En realidad, si a alguien debemos el surgimiento del gótico es a Suger, abad de Saint-Denis, y es seguro que los célebres caballeros poco tuvieron que ver con la edificación de estos hermosos e impresionantes templos. ¿Significa esto que dichas creaciones medievales carecen de enigmas? Más bien el contrario. Ciertamente, los constructores medievales, auténticos creadores de estos complejos y sorprendentes «rascacielos», insuflaron en sus obras toda una serie de conocimientos y mensajes que podemos calificar de esotéricos sin que, por otra parte, ello implique que tales ideas resultasen heréticas o contrarias a las doctrinas de la Iglesia. Desde la concepción del edificio en un plano, pasando por su orientación o el trazado de su planta, todos y cada uno de los elementos de una catedral o una iglesia eran planteados cuidadosamente siguiendo unos esquemas cargados de simbolismo y de un conocimiento que en buena medida se había heredado de la antigüedad.
LA ESCUELA PITAGÓRICA
La principal herramienta constructiva de los maestros de obra medievales era la geometría, una disciplina que todo constructor tenía la obligación de dominar a la perfección. Con la única ayuda de figuras geométricas simples, como el círculo, el cuadrado y el triángulo, los constructores eran capaces de crear las plantas y los alzados más complejos y hermosos. Sin embargo, y a pesar del dominio que mostraban en esta disciplina, la base de dicho conocimiento no era un logro propio, si no que procedía de la más remota antigüedad, aunque fue la Escuela Pitagórica la que se hizo más célebre por aplicar dicho saber. La secta creada por este sabio de Samos en el siglo VI a.C. fundamentaba todas sus enseñanzas en la importancia del número como medida de todas las cosas. Pitágoras y sus seguidores no veían los números –y las figuras geométricas que se derivaban de ellos– como simples cifras, sino que les atribuían un valor simbólico y místico. Así, entre los números considerados «divinos» por los pitagóricos –hay otros, pero estos son los más destacados– está el 10, cuyo resultado se obtiene sumando los cuatro primeros números enteros: 1, 2, 3 y 4. Esta cifra, la Década, era representada por ellos mediante una figura geométrica llamada tetracktys, un triángulo equilátero formado por una base de cuatro puntos, que según iba ascendiendo tenía uno menos, hasta llegar a la cúspide, con uno solo.
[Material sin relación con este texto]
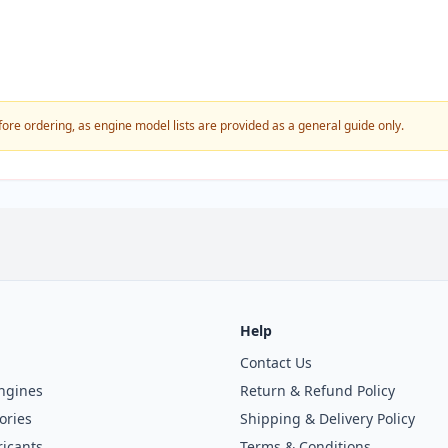
fore ordering, as engine model lists are provided as a general guide only.
Help
Contact Us
ngines
Return & Refund Policy
ories
Shipping & Delivery Policy
icants
Terms & Conditions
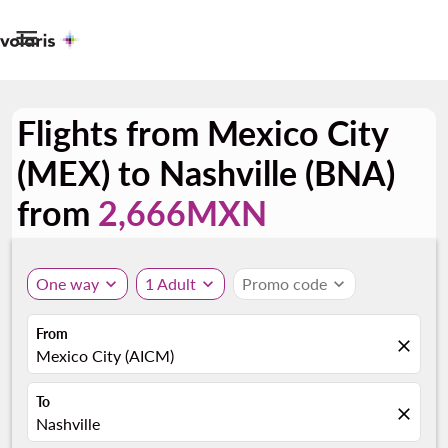

Flights from Mexico City
(MEX) to Nashville (BNA)
from
2,666MXN
One way
expand_more
1 Adult
expand_more
Promo code
expand_more
From
close
Mexico City (AICM)
To
close
Nashville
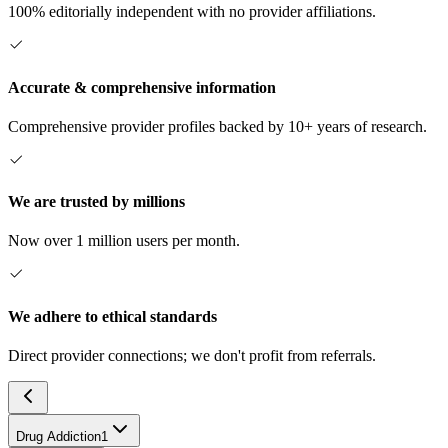
100% editorially independent with no provider affiliations.
Accurate & comprehensive information
Comprehensive provider profiles backed by 10+ years of research.
We are trusted by millions
Now over 1 million users per month.
We adhere to ethical standards
Direct provider connections; we don't profit from referrals.
Drug Addiction
1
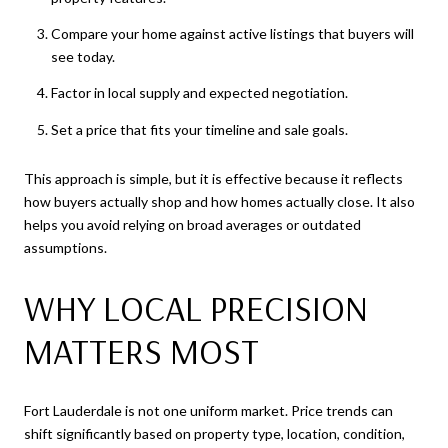
Compare your home against active listings that buyers will
see today.
Factor in local supply and expected negotiation.
Set a price that fits your timeline and sale goals.
This approach is simple, but it is effective because it reflects
how buyers actually shop and how homes actually close. It also
helps you avoid relying on broad averages or outdated
assumptions.
WHY LOCAL PRECISION
MATTERS MOST
Fort Lauderdale is not one uniform market. Price trends can
shift significantly based on property type, location, condition,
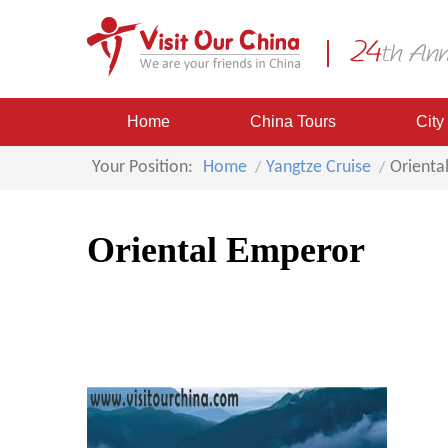
Home
China Tours
City
Your Position:
Home
Yangtze Cruise
Orienta
Oriental Emperor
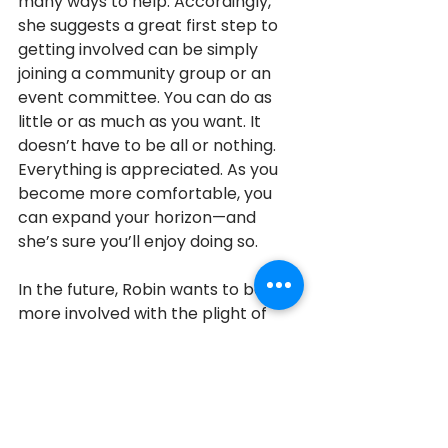
many ways to help. Accordingly, 
she suggests a great first step to 
getting involved can be simply 
joining a community group or an 
event committee. You can do as 
little or as much as you want. It 
doesn’t have to be all or nothing. 
Everything is appreciated. As you 
become more comfortable, you 
can expand your horizon—and 
she’s sure you’ll enjoy doing so. 
In the future, Robin wants to be 
more involved with the plight of 
youth homelessness, and 
programs like CHATS that offer 
support to families in need.
Aurora
2017
2017 Honouree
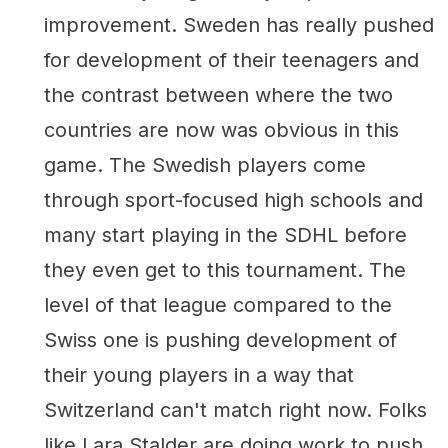
improvement. Sweden has really pushed
for development of their teenagers and
the contrast between where the two
countries are now was obvious in this
game. The Swedish players come
through sport-focused high schools and
many start playing in the SDHL before
they even get to this tournament. The
level of that league compared to the
Swiss one is pushing development of
their young players in a way that
Switzerland can't match right now. Folks
like Lara Stalder are doing work to push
Pero además de estos conocimientos, la secta fundada por este sabio griego poseía algunas características que más tarde se repetirían en las logias de constructores medievales. La Escuela Pitagórica poseía una estructura o separación jerárquica entre sus alumnos, quienes eran divididos en matemáticos –quienes ya habían sido iniciados en los secretos de la escuela– y acusmáticos, los aprendices que todavía esperaban su iniciación y que hasta entonces recibían enseñanzas simples, siempre tras una cortina que les impedía ver al maestro, a quien se limitaban a escuchar de viva voz. Una jerarquización similar existía en las logias de constructores medievales, quienes se dividían en aprendices, oficiales y maestros. Por otra parte, entre los pitagóricos existía una «ley de secreto», que les impedía revelar los conocimientos aprendidos a los no iniciados. Si alguien quebrantaba esta ley, era considerado un hereje de forma inmediata, y repudiado e ignorado por todos.
Esta misma «regla de silencio» la encontramos entre los constructores medievales, como evidencian algunos documentos que se conservan. Los Estatutos de Ratisbona, de 1459, son explícitos en este sentido: «Ningún trabajador, ni maestro, ni jornalero enseñará a nadie, se llame como se llame, que no sea miembro de nuestro oficio y que nunca haya hecho trabajos de albañil, cómo extraer el alzado de la planta de un edificio». Se establecía así una obligación de secreto que obligaba al aprendiz que había sido iniciado en el grado de oficial a no revelar los nuevos conocimientos adquiridos. Al igual que sucedía con los pitagóricos y su pentagrama, entre los constructores medievales existían también signos y señas de reconocimiento, que no podían ser reveladas, y que eran recibidas al completar el aprendizaje. Entre estos símbolos se encontraban los famosos compases, escuadras, plomadas y niveles, que siglos más tarde serían adoptados por la masonería especulativa.